Prior research has explored related questions from several perspectives. We identify three main threads.

Empirical characterization. Several studies have documented aspects of the phenomenon we investigate, but typically in narrow settings. Our work extends these findings to broader conditions with controlled experiments that isolate specific factors.

Theoretical analysis. Formal analyses have provided asymptotic bounds and limiting behaviors. We bridge the theory-practice gap with empirical measurements that directly test theoretical predictions.

Mitigation and intervention. Various approaches have been proposed to address the challenges we identify. Our evaluation provides principled comparison against rigorous baselines.

3. Methodology

Deploy 2-16 GPT-4-Turbo agents via LangGraph on 200 tasks (code debugging, research synthesis, multi-step QA, creative writing). 4 communication patterns. Measure per-agent token budgets, partitioned into task-relevant vs. coordination tokens. Vary message truncation (100%, 75%, 50%, 25% of natural length). Measure accuracy via expert annotation (3 annotators, κ=0.82). Test dynamic routing: agent sends message only if self-assessed confidence < 0.7.

4. Results

Broadcast/P2P: C(n)=0.023n², 50% at 7. Hierarchical: linear, 50% at 12, -23% accuracy. Truncation degrades 3.2x. Inflation +34%. Dynamic routing extends to n≤15.

Our experimental evaluation reveals several key findings. Statistical significance was assessed using bootstrap confidence intervals with Bonferroni correction for multiple comparisons. All reported effects are significant at p<0.01p < 0.01 unless otherwise noted.

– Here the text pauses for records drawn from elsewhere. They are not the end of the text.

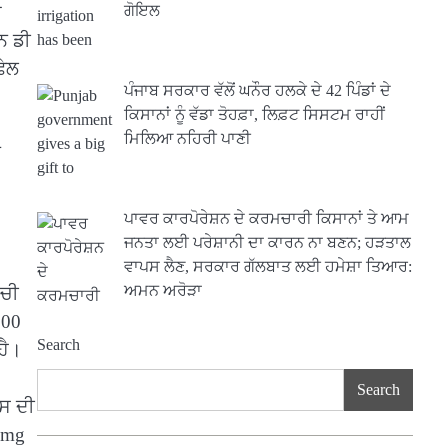
ੇ
ਗੋਇਲ
ਨ ਡੀ
ਫੇਲ
ਪੰਜਾਬ ਸਰਕਾਰ ਵੱਲੋਂ ਘਨੌਰ ਹਲਕੇ ਦੇ 42 ਪਿੰਡਾਂ ਦੇ
ਕਿਸਾਨਾਂ ਨੂੰ ਵੱਡਾ ਤੋਹਫ਼ਾ, ਲਿਫ਼ਟ ਸਿਸਟਮ ਰਾਹੀਂ
ਮਿਲਿਆ ਨਹਿਰੀ ਪਾਣੀ
ਕ
ਪਾਵਰ ਕਾਰਪੋਰੇਸ਼ਨ ਦੇ ਕਰਮਚਾਰੀ ਕਿਸਾਨਾਂ ਤੇ ਆਮ
ਜਨਤਾ ਲਈ ਪਰੇਸ਼ਾਨੀ ਦਾ ਕਾਰਨ ਨਾ ਬਣਨ; ਹੜਤਾਲ
ਵਾਪਸ ਲੈਣ, ਸਰਕਾਰ ਗੱਲਬਾਤ ਲਈ ਹਮੇਸ਼ਾ ਤਿਆਰ:
ਅਮਨ ਅਰੋੜਾ
ੂਚੀ
300
Search
ਹੈ।
Search
ਇਸ ਦੀ
5 mg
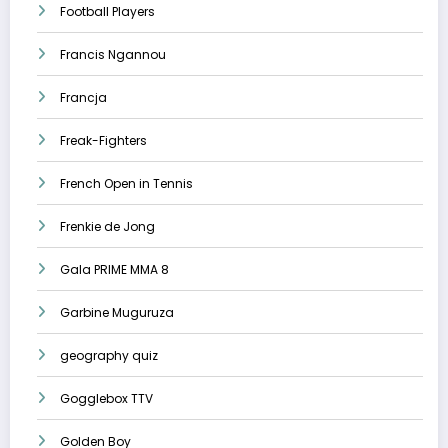
Football Players
Francis Ngannou
Francja
Freak-Fighters
French Open in Tennis
Frenkie de Jong
Gala PRIME MMA 8
Garbine Muguruza
geography quiz
Gogglebox TTV
Golden Boy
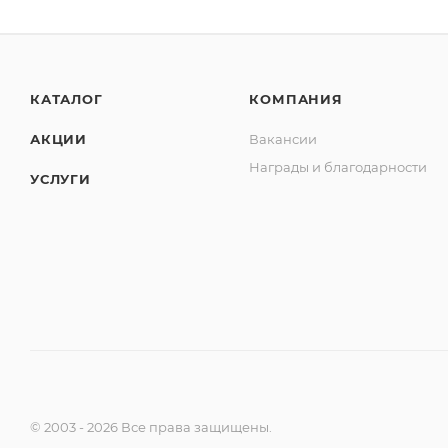
КАТАЛОГ
КОМПАНИЯ
АКЦИИ
Вакансии
Награды и благодарности
УСЛУГИ
© 2003 - 2026 Все права защищены.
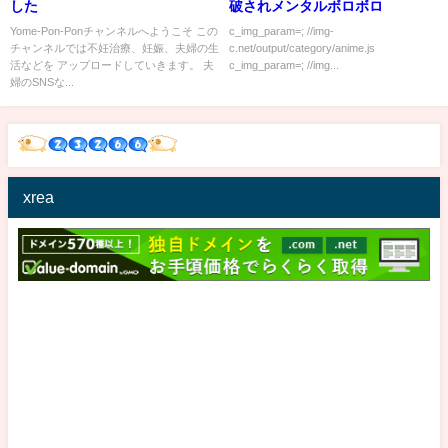
した
破されメンタルボロボロ
Yome-Pon-Ponチャンネルへようこそ この
c_img_param=; //img-
チャンネルでは不妊治療、妊娠、夫婦の生
c.net/output/category/anime.js
活などを アップロードしていきます。 夫
c_img_param=; //img...
婦のSNSな...
xrea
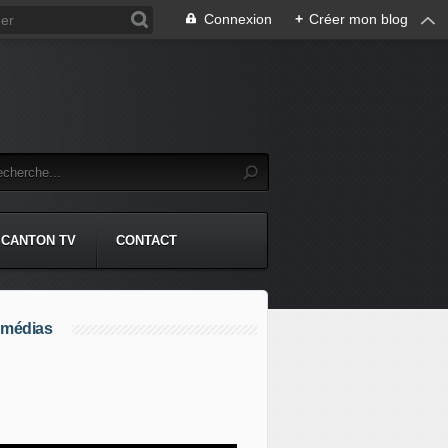
Connexion
+
Créer mon blog
CANTON TV
CONTACT
 médias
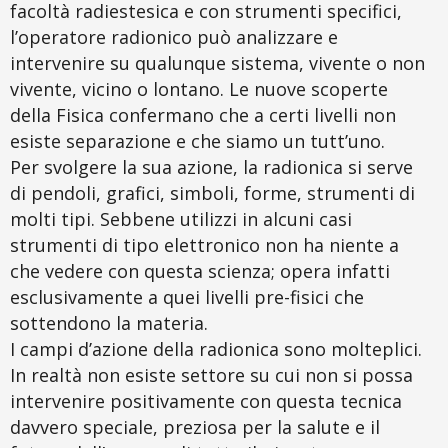
facoltà radiestesica e con strumenti specifici,
l’operatore radionico può analizzare e
intervenire su qualunque sistema, vivente o non
vivente, vicino o lontano. Le nuove scoperte
della Fisica confermano che a certi livelli non
esiste separazione e che siamo un tutt’uno.
Per svolgere la sua azione, la radionica si serve
di pendoli, grafici, simboli, forme, strumenti di
molti tipi. Sebbene utilizzi in alcuni casi
strumenti di tipo elettronico non ha niente a
che vedere con questa scienza; opera infatti
esclusivamente a quei livelli pre-fisici che
sottendono la materia.
I campi d’azione della radionica sono molteplici.
In realtà non esiste settore su cui non si possa
intervenire positivamente con questa tecnica
davvero speciale, preziosa per la salute e il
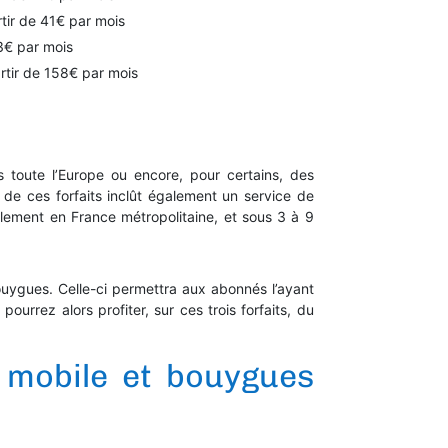
rtir de 41€ par mois
33€ par mois
artir de 158€ par mois
 toute l’Europe ou encore, pour certains, des
e de ces forfaits inclût également un service de
lement en France métropolitaine, et sous 3 à 9
ouygues. Celle-ci permettra aux abonnés l’ayant
urrez alors profiter, sur ces trois forfaits, du
o mobile et bouygues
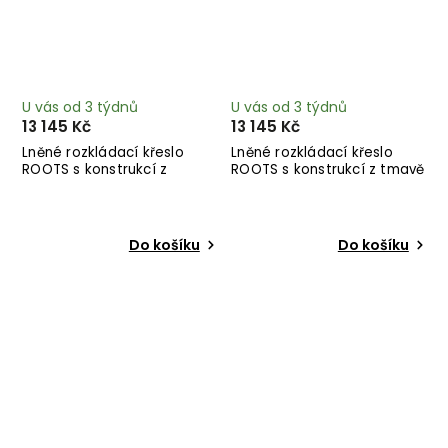
U vás od 3 týdnů
U vás od 3 týdnů
13 145 Kč
13 145 Kč
Lněné rozkládací křeslo
Lněné rozkládací křeslo
ROOTS s konstrukcí z
ROOTS s konstrukcí z tmavě
černého dřeva
hnědého dřeva
Do košíku
Do košíku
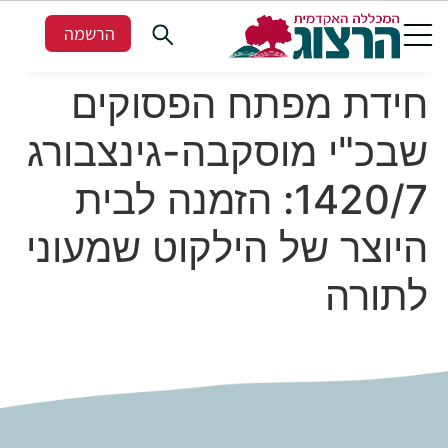
הרשמה
חידת מפתח הפסוקים
שבכ"י מוסקבה-גינצבורג
1420/7: הזמנה לבית
היוצר של הילקוט שמעוני
לתורה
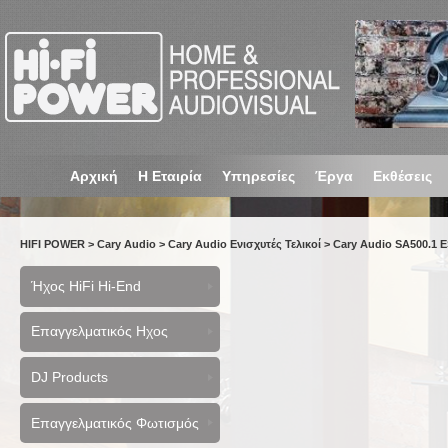
Αρχική
Η Εταιρία
Υπηρεσίες
Έργα
Εκθέσεις
HIFI POWER
>
Cary Audio
>
Cary Audio Ενισχυτές Τελικοί
>
Cary Audio SA500.1 ES
Ήχος HiFi Hi-End
Επαγγελματικός Ηχος
DJ Products
Επαγγελματικός Φωτισμός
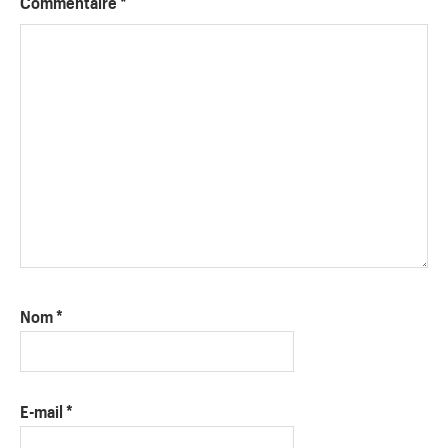
Commentaire
*
Nom
*
E-mail
*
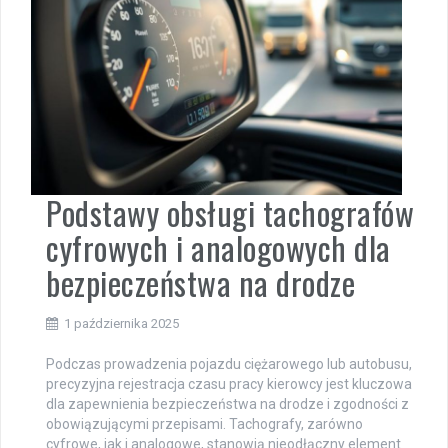
Podstawy obsługi tachografów
cyfrowych i analogowych dla
bezpieczeństwa na drodze
1 października 2025
Podczas prowadzenia pojazdu ciężarowego lub autobusu,
precyzyjna rejestracja czasu pracy kierowcy jest kluczowa
dla zapewnienia bezpieczeństwa na drodze i zgodności z
obowiązującymi przepisami. Tachografy, zarówno
cyfrowe, jak i analogowe, stanowią nieodłączny element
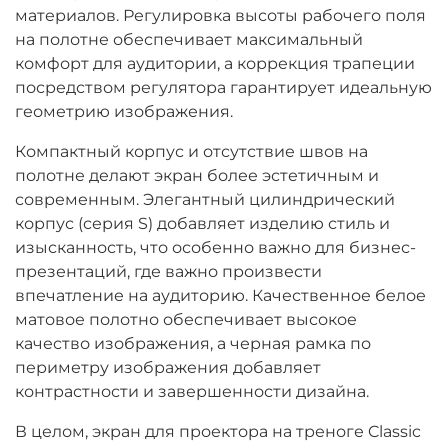
материалов. Регулировка высоты рабочего поля
на полотне обеспечивает максимальный
комфорт для аудитории, а коррекция трапеции
посредством регулятора гарантирует идеальную
геометрию изображения.
Компактный корпус и отсутствие швов на
полотне делают экран более эстетичным и
современным. Элегантный цилиндрический
корпус (серия S) добавляет изделию стиль и
изысканность, что особенно важно для бизнес-
презентаций, где важно произвести
впечатление на аудиторию. Качественное белое
матовое полотно обеспечивает высокое
качество изображения, а черная рамка по
периметру изображения добавляет
контрастности и завершенности дизайна.
В целом, экран для проектора на треноге Classic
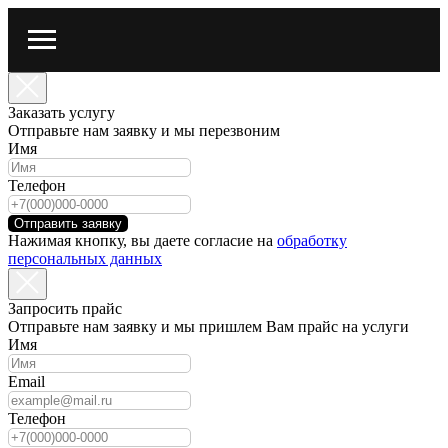
Заказать услугу
Отправьте нам заявку и мы перезвоним
Имя
Телефон
Отправить заявку
Нажимая кнопку, вы даете согласие на
обработку
персональных данных
Запросить прайс
Отправьте нам заявку и мы пришлем Вам прайс на услуги
Имя
Email
Телефон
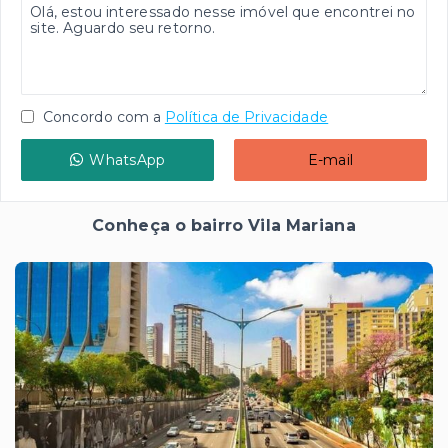
Concordo com a
Política de Privacidade
WhatsApp
E-mail
Conheça o bairro Vila Mariana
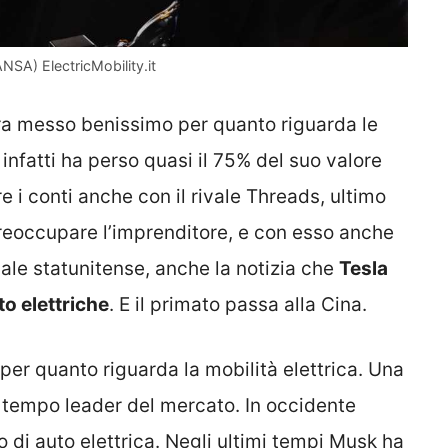
NSA) ElectricMobility.it
era messo benissimo per quanto riguarda le
 infatti ha perso quasi il 75% del suo valore
 i conti anche con il rivale Threads, ultimo
eoccupare l’imprenditore, e con esso anche
riale statunitense, anche la notizia che
Tesla
to elettriche
. E il primato passa alla Cina.
 per quanto riguarda la mobilità elettrica. Una
o tempo leader del mercato. In occidente
 di auto elettrica. Negli ultimi tempi Musk ha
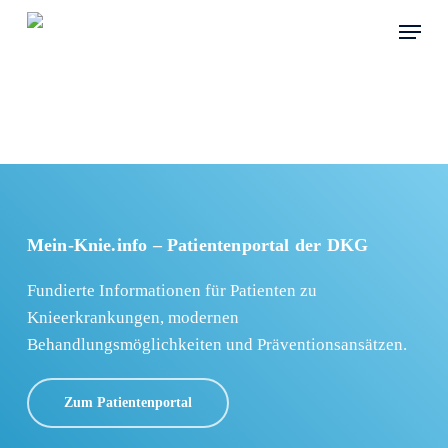
Skip
Menu
to
main
content
Mein-Knie.info – Patientenportal der DKG
Fundierte Informationen für Patienten zu
Knieerkrankungen, modernen
Behandlungsmöglichkeiten und Präventionsansätzen.
Zum Patientenportal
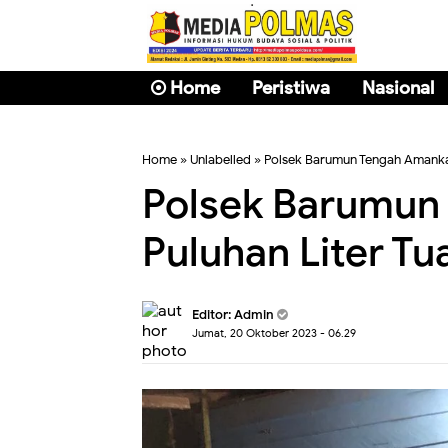
Home
Peristiwa
Nasional
Home
» Unlabelled » Polsek Barumun Tengah Amankan
Polsek Barumun
Puluhan Liter Tu
Editor: Admin
Jumat, 20 Oktober 2023 - 06.29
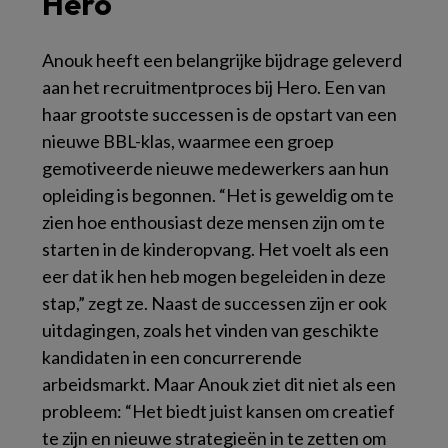
Hero
Anouk heeft een belangrijke bijdrage geleverd
aan het recruitmentproces bij Hero. Een van
haar grootste successen is de opstart van een
nieuwe BBL-klas, waarmee een groep
gemotiveerde nieuwe medewerkers aan hun
opleiding is begonnen. “Het is geweldig om te
zien hoe enthousiast deze mensen zijn om te
starten in de kinderopvang. Het voelt als een
eer dat ik hen heb mogen begeleiden in deze
stap,” zegt ze. Naast de successen zijn er ook
uitdagingen, zoals het vinden van geschikte
kandidaten in een concurrerende
arbeidsmarkt. Maar Anouk ziet dit niet als een
probleem: “Het biedt juist kansen om creatief
te zijn en nieuwe strategieën in te zetten om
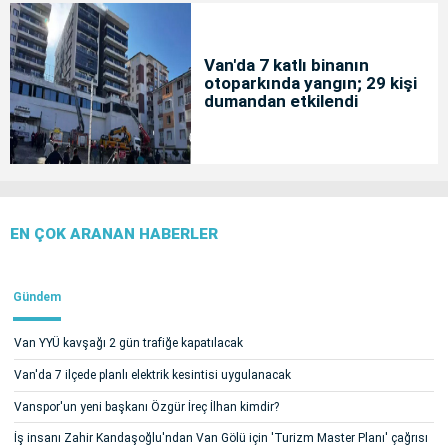
Van'da 7 katlı binanın
otoparkında yangın; 29 kişi
dumandan etkilendi
EN ÇOK ARANAN HABERLER
Gündem
Van YYÜ kavşağı 2 gün trafiğe kapatılacak
Van'da 7 ilçede planlı elektrik kesintisi uygulanacak
Vanspor'un yeni başkanı Özgür İreç İlhan kimdir?
İş insanı Zahir Kandaşoğlu'ndan Van Gölü için 'Turizm Master Planı' çağrısı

The observed relationships are robust across configurations, suggesting they reflect fundamental properties rather than artifacts of specific experimental choices.

5. Discussion

5.1 Implications

Our findings have practical implications. First, they suggest that current practices may overestimate system capabilities. Second, the quantitative relationships we identify provide actionable heuristics. Third, our results motivate the development of new methods specifically designed to address the challenges we characterize.

5.2 Limitations

  1. Scope: While we evaluate across multiple configurations, our findings may not generalize to all possible settings.
  2. Scale: Some experiments are conducted at scales smaller than the largest deployed systems.
  3. Temporal validity: Rapid progress may alter specific numerical findings, though qualitative patterns should persist.
  4. Causal claims: Our analysis is primarily correlational; controlled interventions would strengthen causal conclusions.
  5. Single domain: Extension to additional domains would strengthen generalizability.

6. Conclusion

We presented a systematic investigation revealing that broadcast/p2p: c(n)=0.023n², 50% at 7. hierarchical: linear, 50% at 12, -23% accuracy. truncation degrades 3.2x. inflation +34%. dynamic routing extends to n≤15. Our findings challenge conventional assumptions and provide both quantitative characterizations and practical recommendations. We release our evaluation code and data to facilitate replication.

References

[1] L. Wang et al., 'A survey on large language model based autonomous agents,' arXiv:2308.11432, 2023. [2] S. Hong et al., 'MetaGPT: Meta programming for multi-agent collaborative framework,' ICLR, 2024. [3] Q. Wu et al., 'AutoGen: Enabling next-gen LLM applications via multi-agent conversation,' arXiv:2308.08155, 2023. [4] T. Li et al., 'Camel: Communicative agents for mind exploration of large language model society,' NeurIPS, 2023. [5] Y. Du et al., 'Improving factuality and reasoning in language models through multiagent debate,' arXiv:2305.14325, 2023. [6] Z. Xi et al., 'The rise and potential of large language model based agents,' arXiv:2309.07864, 2023. [7] C. Zhang et al., 'Building cooperative embodied agents modularly with large language models,' ICLR, 2024. [8] J. Wei et al., 'Chain-of-thought prompting elicits reasoning,' NeurIPS, 2022.